Mutter-Kind-Haus: Wie sich die Bewohnerinnen mit der festlichen Zeit arrangieren

Es ist noch nicht lange her, da spielte Weihnachten für Nora G. keine große Rolle. Dieser Punkt war spätestens vor drei Jahren erreicht, als die heute 19-Jährige ihr Elternhaus verließ. Doch seit anderthalb Jahren ist Nora nicht allein, hat ein kleines Töchterchen namens Carlina.

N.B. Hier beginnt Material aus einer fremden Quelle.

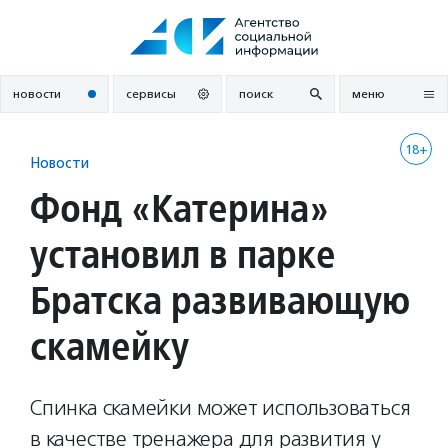
Перейти
к
содержанию
новости
сервисы
поиск
меню
18+
Новости
Фонд «Катерина»
установил в парке
Братска развивающую
скамейку
Спинка скамейки может использоваться
в качестве тренажера для развития у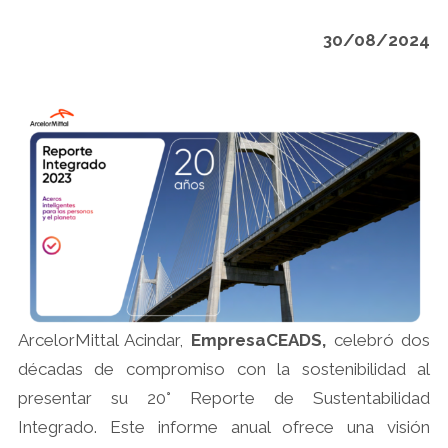
30/08/2024
ArcelorMittal Acindar,
EmpresaCEADS,
celebró dos
décadas de compromiso con la sostenibilidad al
presentar su 20° Reporte de Sustentabilidad
Integrado. Este informe anual ofrece una visión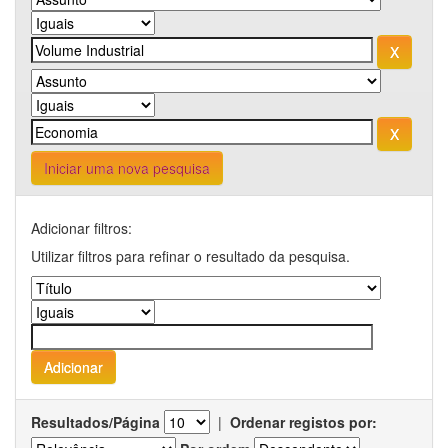
Iniciar uma nova pesquisa
Adicionar filtros:
Utilizar filtros para refinar o resultado da pesquisa.
Resultados/Página
|
Ordenar registos por: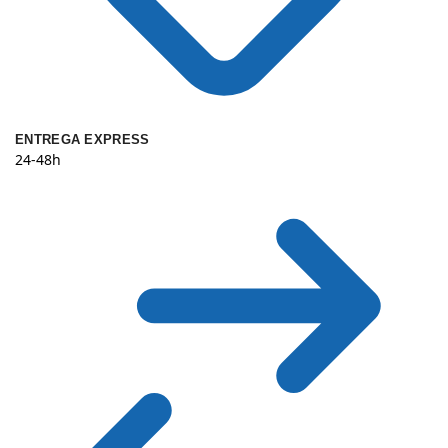
ENTREGA EXPRESS
24-48h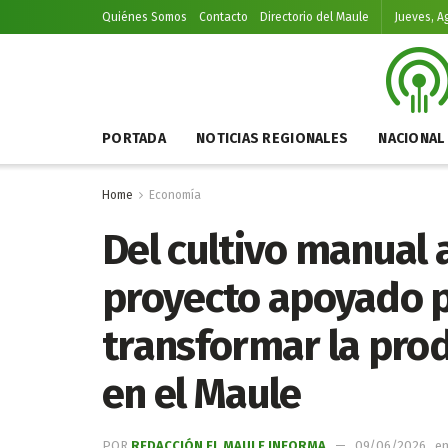
Quiénes Somos
Contacto
Directorio del Maule
Jueves, A
PORTADA
NOTICIAS REGIONALES
NACIONAL
Home
Economía
Del cultivo manual 
proyecto apoyado p
transformar la pro
en el Maule
POR
REDACCIÓN EL MAULE INFORMA
09/06/2026
e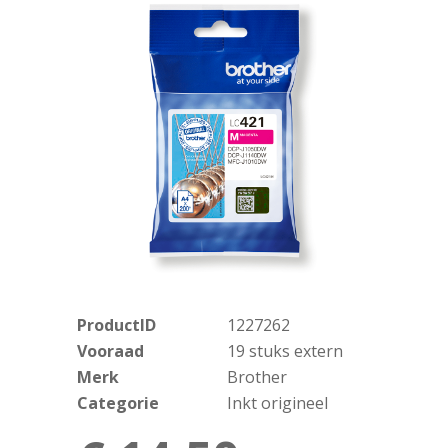
ProductID
1227262
Vooraad
19 stuks extern
Merk
Brother
Categorie
Inkt origineel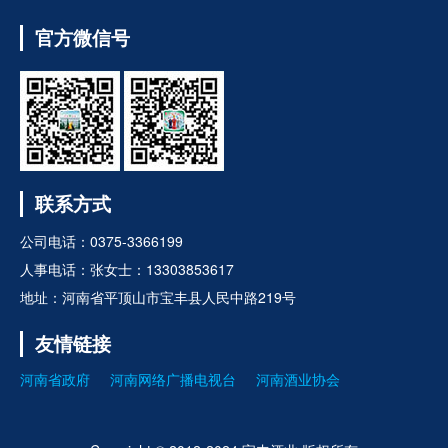
官方微信号
联系方式
公司电话：0375-3366199
人事电话：张女士：13303853617
地址：河南省平顶山市宝丰县人民中路219号
友情链接
河南省政府
河南网络广播电视台
河南酒业协会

Seither besitzt das Christfest wieder einen anderen Stellenwert für die junge Mutter - auch wenn sich draußen bei Nässe und Sturm anstelle von Kälte und Schnee nicht das rechte Weihnachtsgefühl einstellen will.

Die 19-Jährige wird wie alle weiteren vier Mütter und ihre jeweiligen Kinder aus dem Mutter-Kind-Haus die Feiertage bei den Eltern verbringen. "Es ist schön, zusammen zu sein", findet Nora T. mittlerweile. "Durch meine Tochter hat Weihnachten wieder einen neuen Sinn erhalten."

Das klingt sehr harmonisch. Die Realität, das wissen Einrichtungsleiterin Britta Manzke und ihr siebenköpfiges Betreuerteam von der Hebamme bis zur Psychologin, sieht anders aus. Einen friedvollen Heiligen Abend haben die überwiegend jungen Mütter - vier sind zwischen 16 und 19 Jahre - selten erlebt. "Sie haben Wunschvorstellungen und sehen sehr schlecht ein, dass es nicht so ist", sagt Britta Manzke. Psychologin Annekatrin Bertau-Blum spricht sogar von einem "Verdrängungsprozess" schlechter Erlebnisse.

Es geht einigermaßen harmonisch in der Vorweihnachtszeit für die Bewohner der Einrichtung an der Hamburger Straße zu Sie existiert seit Januar 2013, ist kreisweit die einzige ihrer Art ist und wird vom Kreisjugendamt finanziert. Zwei Tage vor dem Fest wurde der hausinterne Baum gemeinsam geschmückt. "Das schafft ein familiäres Zusammengehörigkeitsgefühl und stärkt den eigenen Antrieb", weiß Manzke. "Junge Frauen haben nur eine Chance, wenn sie zusammenhalten." Gestern gab es eine kleine Weihnachtsfeier, die übrigens von unserer Zeitung mit 521,70 Euro aus den Spendeneinnahmen der WVS-Messe bezuschusst wurde. Davon konnten etwas größere Geschenke gekauft und ein richtiger Festtagsschmaus mit Braten, Kartoffel gratin und Eis serviert werden.

Bei der gemeinsamen Zeit beginnen allerdings auch die kleineren Dissonanzen unter den Müttern. Das erklärt die 16-jährige Sari E., Mutter der ein Jahr alten Jacqueline, so: "Wir sind hier fünf Weiber auf einem Haufen. Da kommt es zu Zickereien. Insgesamt herrscht zwischen uns zur Weihnachtszeit aber schon eine schöne Stimmung."

Und genau diese Vorfreude auf Heiligabend wollen die Betreuungskräfte auch erreichen, haben gemeinsame Weihnachtsmarktbesuche oder Einkäufe initiiert. Dass zudem alle Mütter zu ihren Familien heimkehren, "ist nicht selbstverständlich", findet Psychologin Bertau-Blum. "Das ist ja eines unserer Ziele, die Familienanbindung und den Kontakt zu Eltern und Großeltern zu verstärken."

Nora G. jedenfalls freut sich insbesondere auf die weiteren Feste mit der kleinen Carlina und das künftige gemeinsame Plätzchenbacken. Und stimmt dennoch zum Schluss nachdenkliche Töne an: "Ich finde es traurig, dass Weihnachten auf Geschenke reduziert wird."